**TASK INSTRUCTIONS:** In the data below, reproduce everything exactly except the images.

+---+

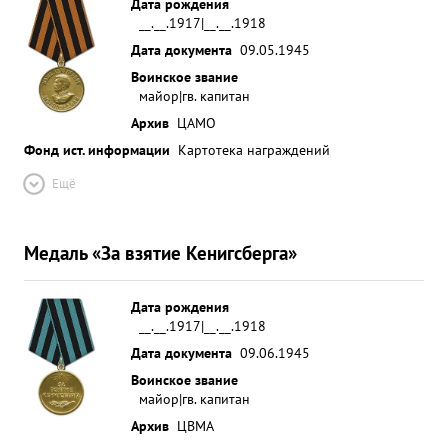
Дата рождения
__.__.1917|__.__.1918
Дата документа
09.05.1945
Воинское звание
майор|гв. капитан
Архив
ЦАМО
Фонд ист. информации
Картотека награждений
Ещё
Медаль «За взятие Кенигсберга»
Дата рождения
__.__.1917|__.__.1918
Дата документа
09.06.1945
Воинское звание
майор|гв. капитан
Архив
ЦВМА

+---+

**ANSWER AREA:**
Дата рождения
__.__.1917|__.__.1918
Дата документа
09.05.1945
Воинское звание
майор|гв. капитан
Архив
ЦАМО
Фонд ист. информации
Картотека награждений
Ещё
Медаль «За взятие Кенигсберга»
Дата рождения
__.__.1917|__.__.1918
Дата документа
09.06.1945
Воинское звание
майор|гв. капитан
Архив
ЦВМА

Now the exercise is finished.